写真/オー!エス!OITA SPORTS」

 県高校総体の前哨戦と位置付けられる南九州四県対抗バスケットボール選手権(南九対抗)の県予選は柳ケ浦が圧倒した。追随する別府溝部学園、大分舞鶴らも着実に力を付けており、夏の県王者を目指す。約1カ月後の大一番に向けて、実力校の現在地を探った。第1回は昨年から県内無敗を続ける柳ケ浦を紹介する。

 

【チームパラメーター】( )は昨年の数値

オフェンス 7(9)

ディフェンス 9(8)

リバウンド 9(9)

シュート 7(8)

スタミナ 8(8)

高さ 8(10)

 

 柳ケ浦の存在感が増している。昨年の県高校新人大会から続く無敗記録は、南九州四県対抗選手権の県予選でも継続。全5試合で失点を50点以内に抑える盤石の守備を見せつけ、「守りのチーム」としての存在感を際立たせた。

 

 特徴は明快。突出した選手はいないが、全員が献身的に守り、走り、チームのために動く。対戦相手の特性に応じて柔軟に対応しつつ、要所では相手のエースにマンツーマンで張り付き、他の4人がゾーンディフェンスで固める「ボックスワン」を用いる戦術が機能。南九対抗の県予選決勝でも高い能力を持つ相手エースや留学生を封じ、46失点に抑えた守備は、試合全体を掌握する鍵となった。

 

 課題の攻撃面だが、まだ伸びしろがある。現状のインサイドには高さ・強さの面で課題があり、得点源の確立が急務だ。そんな中、2年生の古閑蓮(こかんれん)が自信を持って放つ3点シュートは貴重な得点源となりつつある。昨年までは打つことすらためらっていたが、今は迷わずリングを狙う。

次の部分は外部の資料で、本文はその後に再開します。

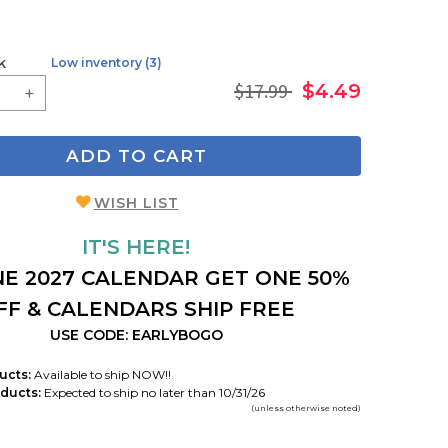
k
Low inventory (3)
$17.99
$4.49
ADD TO CART
WISH LIST
IT'S HERE!
E 2027 CALENDAR GET ONE 50%
FF & CALENDARS SHIP FREE
USE CODE: EARLYBOGO
ucts:
Available to ship NOW!!
ducts:
Expected to ship no later than 10/31/26
(unless otherwise noted)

「守りのチーム」に、古閑の成長が新たな可能性をもたらしている。

 

 得点源と期待される古閑蓮

 

 チーム全体としては、選手が着実に経験を積み重ねており、4月中旬には新たな留学生も合流予定。インサイドに厚みが加われば、攻撃の選択肢も広がるはずだ。注目すべきは1年生の存在である。南九対抗の県予選では登録は3人にとどまったが、メンバー外にも有望な選手がそろう。県総体までには4、5人のベンチ入りが見込まれ、選手層はより厚くなるだろう。

 

 昨年はエースシューターと2人の留学生という明確な得点源を中心としたスタイルだったが、今年は違う。誰か一人に依存することなく、複数の選手がノーマークを突き、ドライブや3点シュートで仕掛ける多方向からの攻撃へと進化している。

 

 そんなチームをまとめるのがキャプテンの田場瑶大(たばようた、3年)。派手さはなくとも、地道な守備で仲間を鼓舞し続ける姿は、柳ケ浦の精神そのものだ。県内連勝記録を更新する今、視線の先にあるのはもちろん県高校総体の頂点。その道のりに「守備」という絶対的な武器がある限り、柳ケ浦は今年も主役であり続けるだろう。